I read somewhere that the 8th billionth child will be born on November 15, 2022. And India is expected to beat China demographically in 2023. In recent years, India’s contribution to global population growth is extremely commendable. We are contributing more than China over the past decades. Next year, China will be number two and India will be number one in terms of human resources. China will be below India – Ha, Ha.
Manipur, as part of India, also contributes its share of population. When we beat China, no one can ignore our contribution. Only UP or Bihar cannot take credit. We are also one of the largest contributors (in terms of ratio). A leader claims that there was a population growth of 153% in the hills of Manipur from 1971 to 2001 and increased to 250% between 2001 and 2011. This type of population growth may not have ever produced in the history of mankind. Such overwhelming population growth would be an interesting area of study for researchers. Malthus’ geometric growth was badly traumatized here.
Thomas Malthus, an English economist, believed that rapid population growth would exceed the food supply (resources) and therefore, no improvement of the human species is possible without strict limits on reproduction. I think our state government may be under the influence of Malthus Saab; the government therefore wants to control the population based on the food or resources available.
So a few days ago he made an exciting decision that if you have four children you will be deprived of the benefits of government programs and jobs. This decision was taken during the Council of Ministers held last Friday. The decision may have been made to strengthen the economy.
Currently, many politicians and leaders have an average of 3 children; I’m talking about the current situation. The majority of them have 3 or 4 children; which means they are in the safe zone; in other words, they will be able to enjoy the benefits of all government plans and programs, including jobs. A prominent government minister has made a statement saying that if a man produces more than four children, no government benefits will be given to him or his family.
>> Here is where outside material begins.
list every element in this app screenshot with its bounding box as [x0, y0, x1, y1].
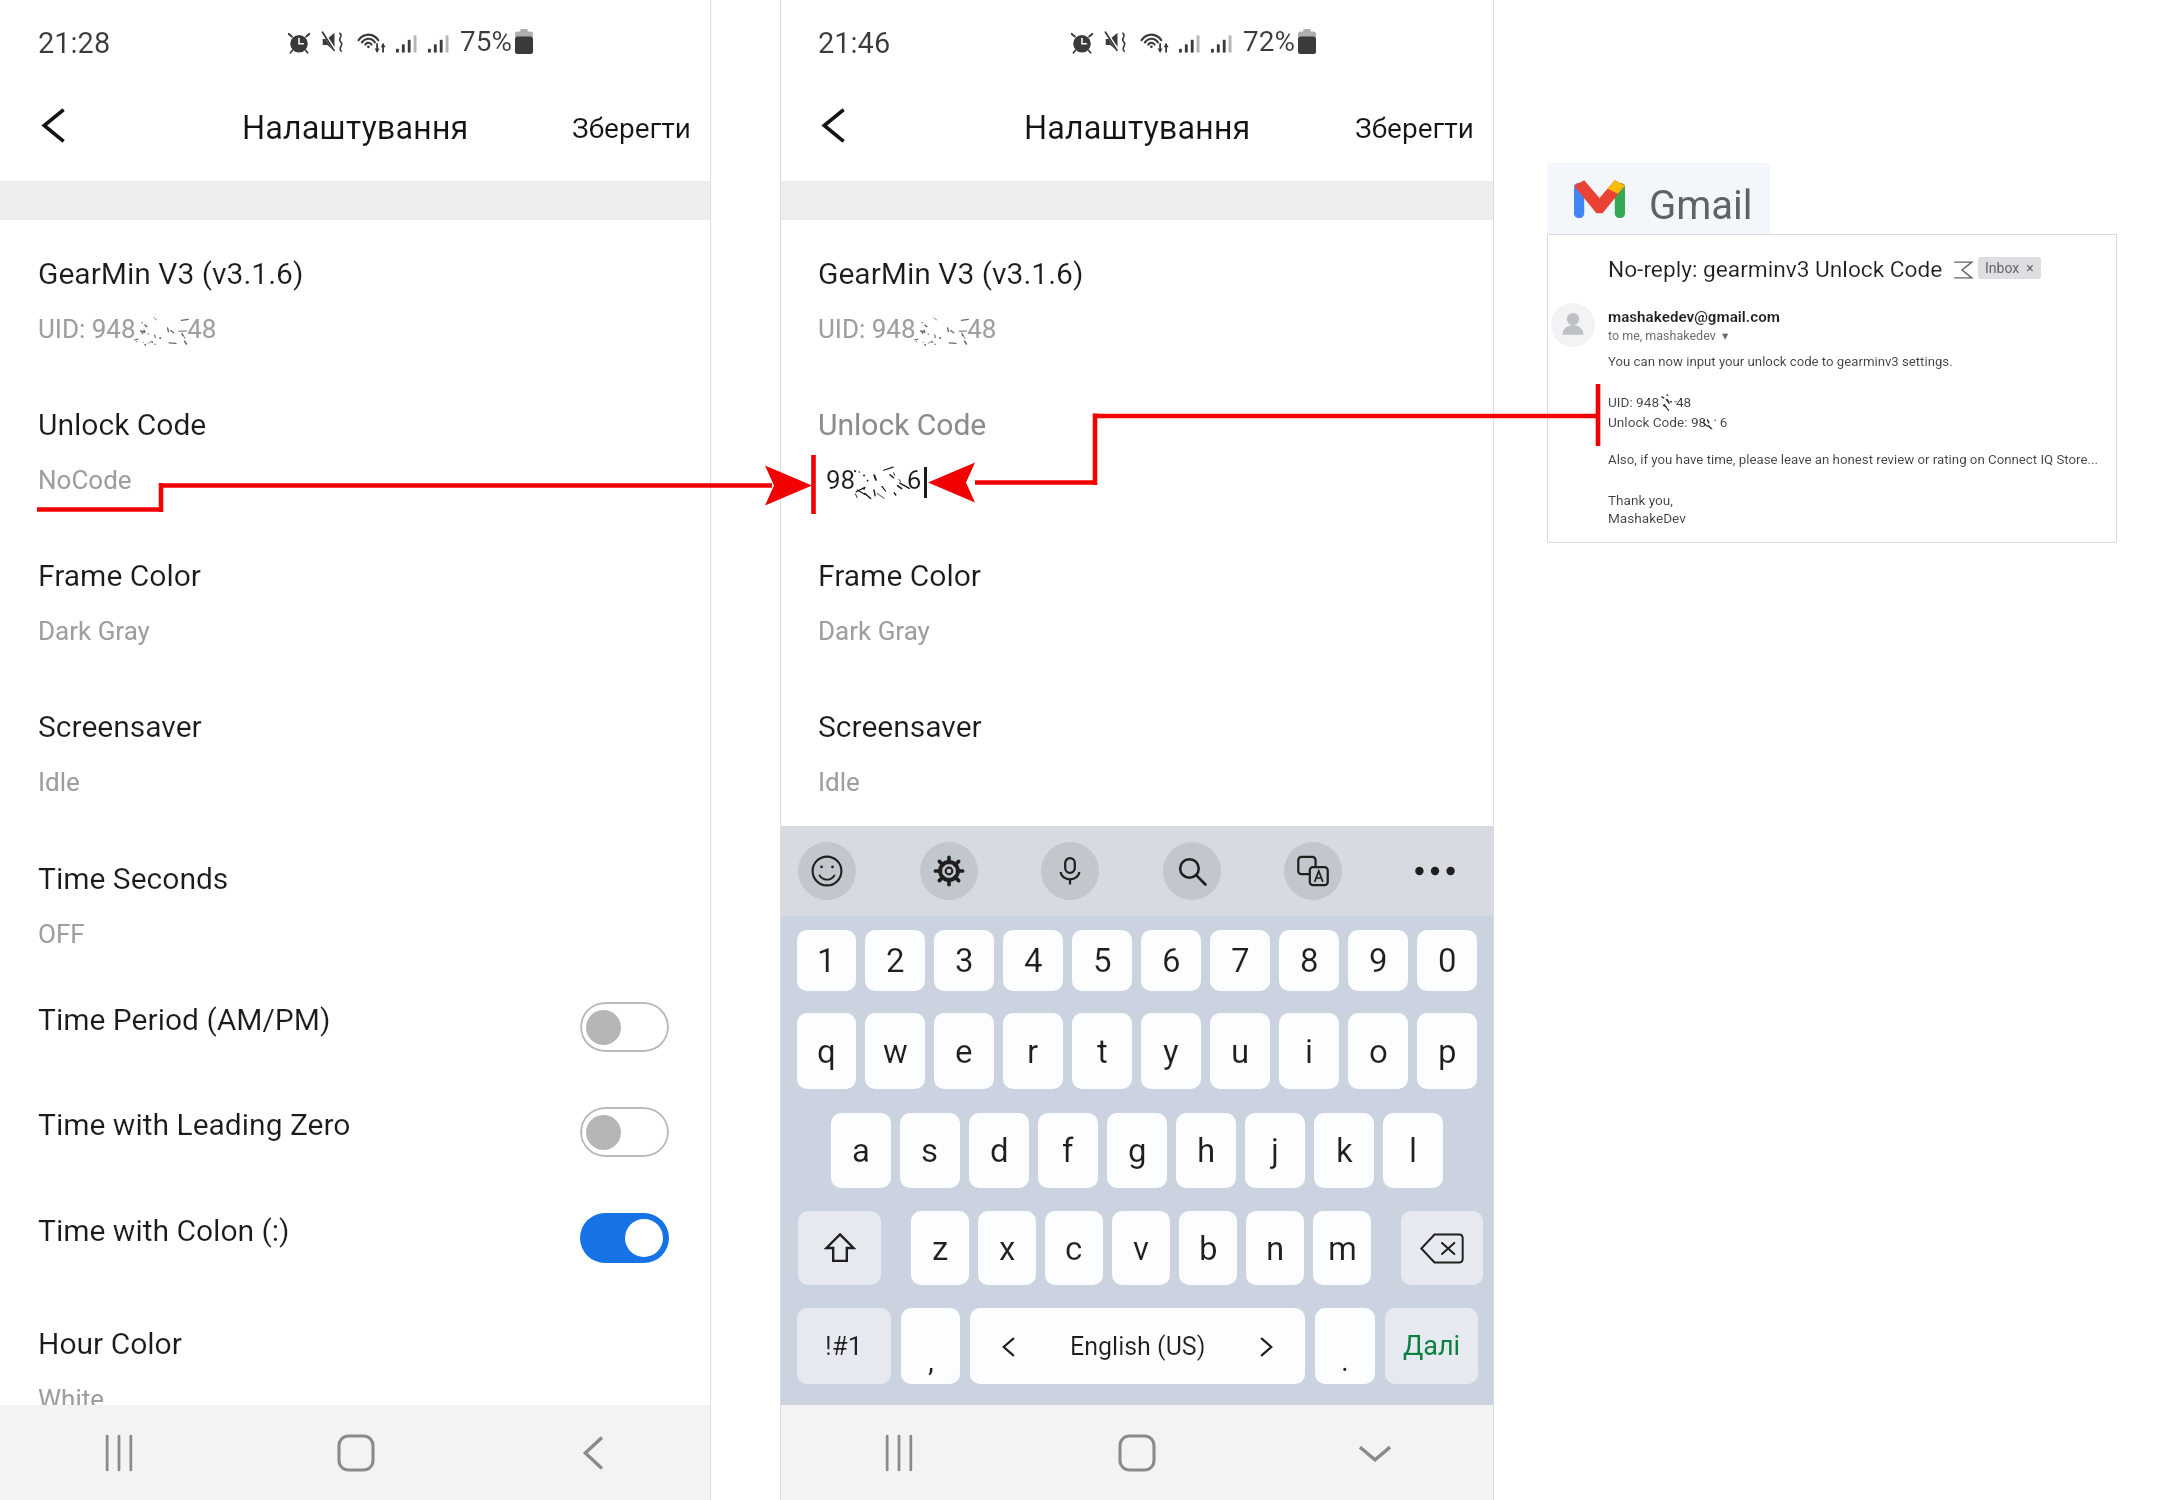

To control the enormous population growth, such a measure is taken; it is a good measure and it is really appreciated in various circles. But the question is, can we really punish the children for the follies of the parents, if we have to deprive the whole family of government benefits, for not keeping up with the state population standard?
‘Hum do aur Hamare do’ has been a family planning policy for years. It is not compulsory for a couple to have only two children. However, accepting this Indian government policy has many advantages. Those who have undergone a family planning operation (wife or husband) if he is a state employee, he gets an additional increase. Maternity or paternity leave is only granted for up to two children. For the third child, you do not benefit from paternity or maternity leave. Even in schools, sibling admission benefits are not extended beyond two.
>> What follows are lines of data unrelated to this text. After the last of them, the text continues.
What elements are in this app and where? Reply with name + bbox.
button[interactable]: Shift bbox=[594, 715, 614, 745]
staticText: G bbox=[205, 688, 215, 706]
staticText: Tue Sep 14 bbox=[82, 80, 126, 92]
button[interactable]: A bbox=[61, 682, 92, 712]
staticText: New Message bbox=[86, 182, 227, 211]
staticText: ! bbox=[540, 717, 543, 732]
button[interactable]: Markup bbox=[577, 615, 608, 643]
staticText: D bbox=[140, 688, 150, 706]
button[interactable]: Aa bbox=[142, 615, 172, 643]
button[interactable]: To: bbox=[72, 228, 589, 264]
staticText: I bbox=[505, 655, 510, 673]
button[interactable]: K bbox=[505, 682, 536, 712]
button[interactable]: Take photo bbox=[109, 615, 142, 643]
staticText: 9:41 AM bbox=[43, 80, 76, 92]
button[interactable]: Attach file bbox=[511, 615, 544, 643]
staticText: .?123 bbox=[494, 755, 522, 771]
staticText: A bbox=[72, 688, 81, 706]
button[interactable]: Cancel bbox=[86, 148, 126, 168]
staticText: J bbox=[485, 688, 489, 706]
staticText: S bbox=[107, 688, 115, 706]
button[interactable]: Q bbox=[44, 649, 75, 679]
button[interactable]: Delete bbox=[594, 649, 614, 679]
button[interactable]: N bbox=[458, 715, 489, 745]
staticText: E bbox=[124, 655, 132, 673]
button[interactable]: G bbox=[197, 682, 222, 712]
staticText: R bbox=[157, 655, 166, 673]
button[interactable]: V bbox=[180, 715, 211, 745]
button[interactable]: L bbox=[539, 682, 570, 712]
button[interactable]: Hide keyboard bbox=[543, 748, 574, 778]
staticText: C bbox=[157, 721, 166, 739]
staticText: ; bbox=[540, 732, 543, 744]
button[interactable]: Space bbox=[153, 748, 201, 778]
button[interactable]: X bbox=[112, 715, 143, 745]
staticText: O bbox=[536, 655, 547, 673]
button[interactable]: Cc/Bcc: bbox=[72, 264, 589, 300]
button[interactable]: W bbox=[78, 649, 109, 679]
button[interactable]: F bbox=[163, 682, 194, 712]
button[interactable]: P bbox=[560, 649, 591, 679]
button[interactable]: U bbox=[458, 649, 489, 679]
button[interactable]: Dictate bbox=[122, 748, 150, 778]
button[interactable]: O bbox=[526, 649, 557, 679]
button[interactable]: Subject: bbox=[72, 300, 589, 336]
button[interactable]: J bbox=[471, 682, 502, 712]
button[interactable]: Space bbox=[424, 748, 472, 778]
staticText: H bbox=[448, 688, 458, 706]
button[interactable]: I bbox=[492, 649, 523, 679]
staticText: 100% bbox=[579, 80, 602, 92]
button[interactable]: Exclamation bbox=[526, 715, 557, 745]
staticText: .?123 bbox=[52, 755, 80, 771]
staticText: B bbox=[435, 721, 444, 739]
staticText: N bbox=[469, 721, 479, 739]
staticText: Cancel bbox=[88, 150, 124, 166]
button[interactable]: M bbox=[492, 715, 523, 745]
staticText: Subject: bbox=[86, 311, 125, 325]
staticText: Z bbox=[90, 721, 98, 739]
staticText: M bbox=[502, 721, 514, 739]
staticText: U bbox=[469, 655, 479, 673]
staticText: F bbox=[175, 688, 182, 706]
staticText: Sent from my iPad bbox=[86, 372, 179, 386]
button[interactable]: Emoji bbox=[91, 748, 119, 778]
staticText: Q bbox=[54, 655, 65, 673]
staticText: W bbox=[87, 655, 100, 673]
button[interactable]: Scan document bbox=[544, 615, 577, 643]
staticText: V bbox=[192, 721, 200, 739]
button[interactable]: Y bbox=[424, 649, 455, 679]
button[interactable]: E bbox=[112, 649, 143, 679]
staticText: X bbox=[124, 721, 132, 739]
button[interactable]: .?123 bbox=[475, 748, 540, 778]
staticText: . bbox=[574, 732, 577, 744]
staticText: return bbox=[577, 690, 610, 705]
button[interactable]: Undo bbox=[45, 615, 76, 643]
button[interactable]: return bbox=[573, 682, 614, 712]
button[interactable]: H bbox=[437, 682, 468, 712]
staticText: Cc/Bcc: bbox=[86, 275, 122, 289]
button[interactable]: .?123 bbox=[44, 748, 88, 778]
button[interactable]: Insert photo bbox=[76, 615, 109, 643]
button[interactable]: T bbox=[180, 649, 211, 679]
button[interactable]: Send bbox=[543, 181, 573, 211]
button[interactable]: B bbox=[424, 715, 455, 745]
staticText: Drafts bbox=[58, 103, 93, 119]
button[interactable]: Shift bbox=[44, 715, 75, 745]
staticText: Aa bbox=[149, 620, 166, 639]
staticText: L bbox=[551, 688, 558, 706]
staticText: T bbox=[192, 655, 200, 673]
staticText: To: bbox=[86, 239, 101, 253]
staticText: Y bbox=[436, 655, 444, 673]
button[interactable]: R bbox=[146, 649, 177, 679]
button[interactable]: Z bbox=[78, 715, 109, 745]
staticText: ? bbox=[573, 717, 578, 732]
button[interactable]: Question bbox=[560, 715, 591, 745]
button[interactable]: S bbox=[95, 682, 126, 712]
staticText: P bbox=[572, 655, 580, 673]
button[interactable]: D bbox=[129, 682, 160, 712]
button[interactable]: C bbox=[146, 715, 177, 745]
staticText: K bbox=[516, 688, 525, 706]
China, which is the largest country demographically, had the one-child family standard – adopted and enforced for years. As they started to deal with the problem of an aging population a few years ago in 2016, they changed their policy – allowing standards for two children; maybe their latest policy allows up to 3 kids per couple.
Our National Population Policy (NPP) 2000 envisions meeting needs for contraception, health care infrastructure and health personnel, and providing integrated service delivery for basic reproductive and child health care .
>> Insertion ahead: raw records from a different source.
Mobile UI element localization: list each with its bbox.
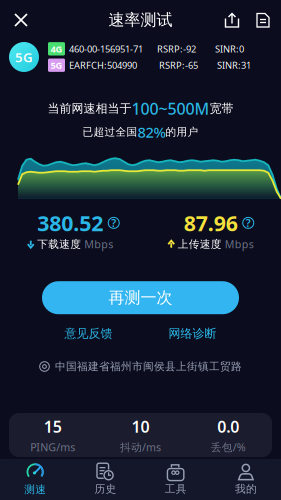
staticText: 测速 — [24, 483, 46, 496]
staticText: 5G — [15, 48, 33, 66]
button[interactable]: 历史 — [70, 463, 140, 496]
staticText: 我的 — [235, 482, 257, 496]
staticText: 下载速度 — [37, 238, 81, 251]
staticText: 的用户 — [166, 125, 198, 138]
staticText: 当前网速相当于 — [48, 101, 132, 116]
staticText: Mbps — [225, 237, 254, 251]
staticText: 82% — [138, 122, 166, 142]
staticText: 抖动/ms — [120, 440, 161, 454]
staticText: 工具 — [165, 482, 187, 496]
staticText: 意见反馈 — [64, 326, 112, 341]
staticText: 0.0 — [217, 416, 239, 437]
button[interactable]: Report — [250, 5, 276, 35]
staticText: 中国福建省福州市闽侯县上街镇工贸路 — [55, 360, 242, 373]
staticText: RSRP:-65 — [159, 59, 198, 71]
button[interactable]: Share — [214, 5, 250, 35]
staticText: 再测一次 — [108, 288, 172, 308]
button[interactable]: 测速 — [0, 463, 70, 496]
staticText: Mbps — [84, 237, 113, 251]
staticText: 历史 — [94, 482, 116, 496]
staticText: SINR:0 — [215, 43, 244, 55]
staticText: ? — [111, 216, 116, 230]
button[interactable]: 再测一次 — [42, 281, 239, 314]
button[interactable]: 工具 — [140, 463, 211, 496]
staticText: 4G — [50, 43, 62, 55]
staticText: 10 — [132, 416, 150, 437]
button[interactable]: Close — [5, 5, 37, 35]
staticText: 网络诊断 — [168, 326, 216, 341]
button[interactable]: 网络诊断 — [168, 326, 216, 341]
staticText: SINR:31 — [217, 59, 251, 71]
staticText: 上传速度 — [178, 238, 222, 251]
staticText: 已超过全国 — [82, 125, 138, 138]
staticText: 丢包/% — [211, 440, 246, 454]
staticText: PING/ms — [30, 440, 75, 454]
staticText: 速率测试 — [108, 10, 172, 30]
button[interactable]: 我的 — [211, 463, 281, 496]
staticText: 宽带 — [210, 101, 234, 116]
staticText: 5G — [50, 59, 62, 71]
staticText: 380.52 — [37, 209, 103, 237]
button[interactable]: 意见反馈 — [64, 326, 112, 341]
staticText: 100~500M — [132, 98, 210, 119]
staticText: 460-00-156951-71 — [69, 43, 143, 55]
staticText: RSRP:-92 — [157, 43, 196, 55]
staticText: 87.96 — [184, 209, 238, 237]
staticText: EARFCH:504990 — [69, 59, 137, 71]
staticText: ? — [246, 216, 251, 230]
staticText: 15 — [44, 416, 62, 437]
The medium-term objective of the NPP is to reduce the total fertility rate. The long-term objective is to achieve a stable population by 2045, at a level compatible with the requirements of sustainable economic growth.
Perhaps in view of the NPP, the State Cabinet had also taken the decision to establish the State Population Commission. It can also be a resolution of a private member passed by consensus in the State Assembly on population control. This private MP resolution was introduced by Kh Joykisan (MLA) who had raised the issue of the huge jump in population especially in the hills.
Prof. Rakesh Sinha, BJP Rajya Sabha MP and RSS ideologue introduced a similar private member’s bill in Parliament a few months ago, on population regulation and also to incentivize small families. Perhaps Shri Biren is on the same page – however, incitement and affirmative action must be acceptable to all. Again, if this policy is implemented retrospectively (although bad in law), we will certainly get additional government jobs. No kidding.
In order to control the population explosion, such a policy is formulated. Logically it is a good step to face the extraordinary demographic growth but is it constitutionally tenable, in particular within the framework of government jobs? A question is running through my mind. Can we prevent a citizen’s fifth child from applying for a government job?